To an extent, this work has already begun; molecular ecologists routinely identify OTUs using sequences, but these entities are not being formally classified as species and therefore they do not enter Index Fungorum or other downstream taxonomic databases, such as MycoBank, GBIF, Species2000 and the Encyclopedia of Life. This is unfortunate because the concept of species, controversial though it may be, is deeply ingrained in the ways that humans perceive biodiversity, and species-based classifications impact such disparate fields as pathology (diagnosis), conservation biology (biodiversity hot spots) and comparative biology (key innovations). Tremendous discoveries are being made through molecular ecology, but the failure to classify molecular OTUs as species limits our ability to bring these discoveries to bear on disciplines outside fungal ecology.
Adoption of sequence-based species description would represent a major shift for fungal taxonomy. For some, the loss of morphological descriptions could be disconcerting. Techniques such as fluorescent in situ hybridization (FISH) could be used to visualize taxa in the environment, and phylogeny-based character optimizations could be used to predict diverse properties of unseen organisms, but many taxa might never be directly observed. Another potential problem with sequence-based species description is that the duality of sequence-based taxonomy and specimen-based taxonomy could create synonyms, but this is nothing new for mycologists, who are accustomed to dealing with parallel naming of anamorphs and teleomorphs.

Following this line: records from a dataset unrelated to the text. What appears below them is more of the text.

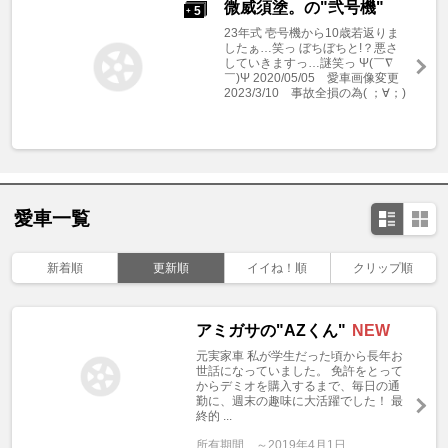
微威須塗。の"弐号機"
5
+
23年式 壱号機から10歳若返りま
したぁ…笑っ ぼちぼちと!？悪さ
していきますっ…謎笑っ Ψ(￣∇
￣)Ψ 2020/05/05 愛車画像変更
2023/3/10 事故全損の為( ；∀；)
愛車一覧
新着順
更新順
イイね！順
クリップ順
アミガサの"AZくん"
NEW
元実家車 私が学生だった頃から長年お
世話になっていました。 免許をとって
からデミオを購入するまで、毎日の通
勤に、週末の趣味に大活躍でした！ 最
終的 ...
所有期間
～2019年4月1日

We are not advocating adoption of a uniform global standard for species delimitation based on a particular gene or sequence similarity score. Indeed, the requirements for molecular species description will probably vary from group to group (Seifert et al., 2007) and should be based on the taxonomic judgement of experts. All we suggest is that the taxonomic community, together with ecologists and bioinformaticians, engage in a conversation about the possibility for sequence-based taxon description. If it is determined that this is desirable, then it will be necessary to propose language to modernize the International Code of Botanical Nomenclature (McNeill et al., 2006), which sets the rules by which fungi are named.